Pour Roland Barthes, une partie de la singularité de l’écrivain réside dans le fait qu’il ne s’arrête jamais vraiment : “Faux travailleur, c’est aussi un faux vacancier”, résume-t-il   .

À lire La Vie critique d’Arnaud Viviant, on pourrait aisément dire la même chose de son homologue lecteur professionnel, le critique littéraire, dont la cadence est rythmée par les parutions incessantes qui font de lui un Sisyphe de la lecture. Car c’est la vie d’un de ces passeurs que nous décrit l’auteur, qui connaît bien la profession pour la pratiquer ici et là depuis de nombreuses années   . La couverture annonce un roman et la narration nous propose de suivre à la troisième personne cet “il”, un type (c’est-à-dire un homme, mais aussi un prototype), critique de son état, dans des moments choisis de sa vie, qui souvent ressemble à celle de l’auteur.

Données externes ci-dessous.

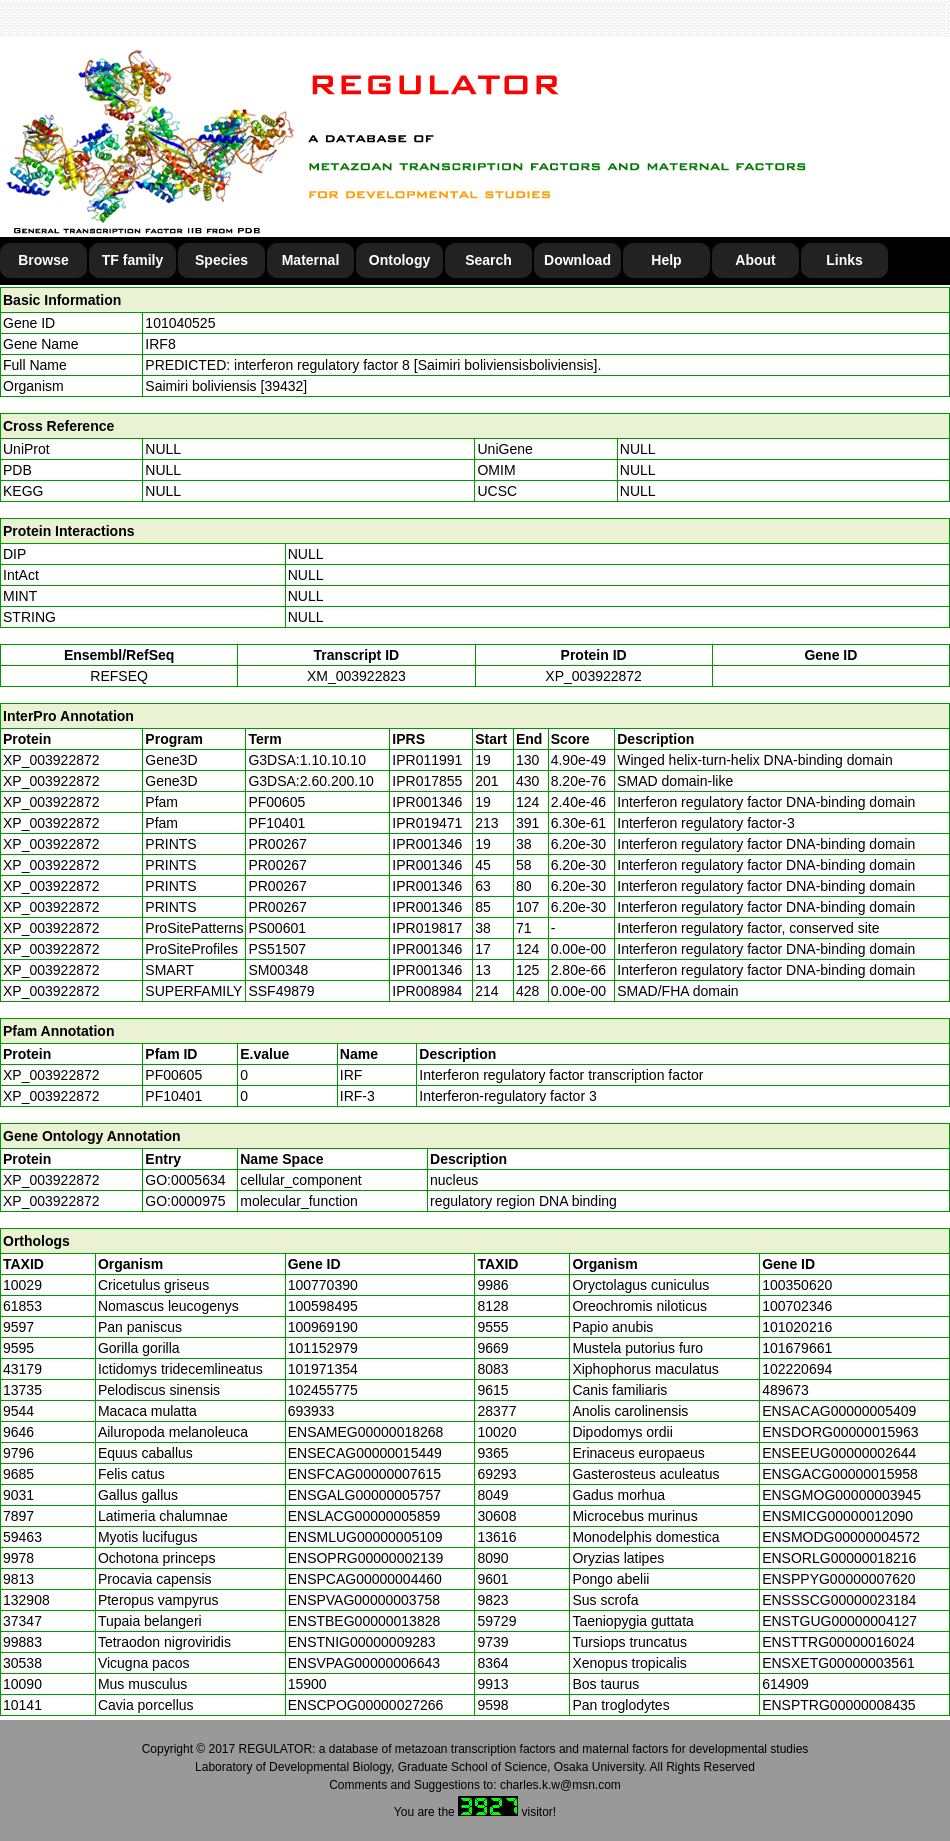 The height and width of the screenshot is (1841, 950). What do you see at coordinates (785, 1390) in the screenshot?
I see `489673` at bounding box center [785, 1390].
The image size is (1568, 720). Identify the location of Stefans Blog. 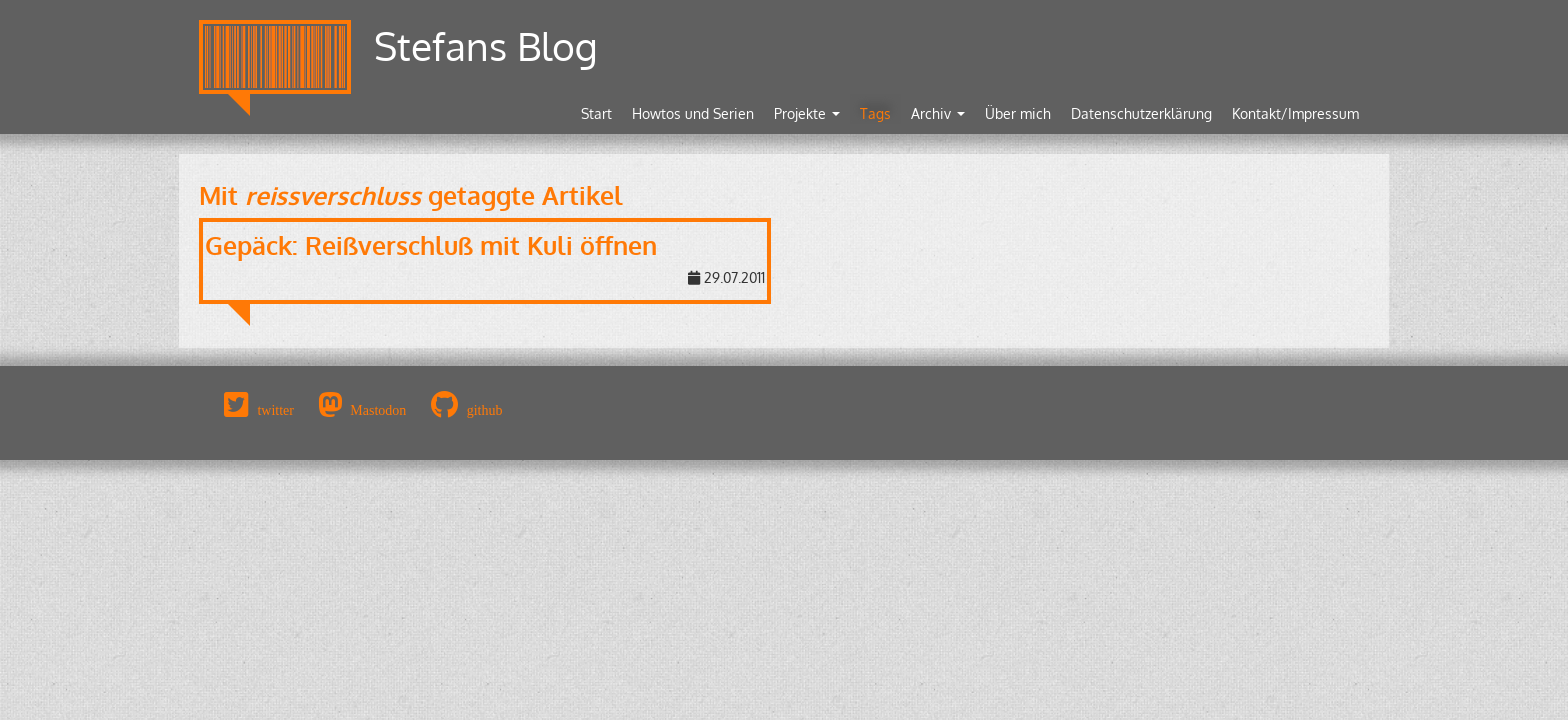 (486, 45).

D’emblée, il propose une lecture SM de l’activité critique, de la sienne en tout cas, qui le fait “se retrouver parfois le visage enfoui entre des pages pas toujours très propres” et il maintiendra la comparaison durant tout le livre, celle-ci s’entremêlant parfois aux propres expériences érotiques du narrateur. Les mots qui disent le rapport à la littérature sont souvent crus : sexuels, donc, mais aussi médicaux ou même guerriers, lorsqu’il cherche le meilleur angle d’attaque pour dézinguer un mal-aimé. Il faut dire qu’entre la replète rentrée littéraire de septembre et celle plus discrète de janvier, il y a toujours plus de lignes à dévorer, d’articles à écrire, d’avis à donner et autant de livres non lus qui s’accumulent dans le “couloir de la mort” de son appartement avant d’être, peut-être, choisis.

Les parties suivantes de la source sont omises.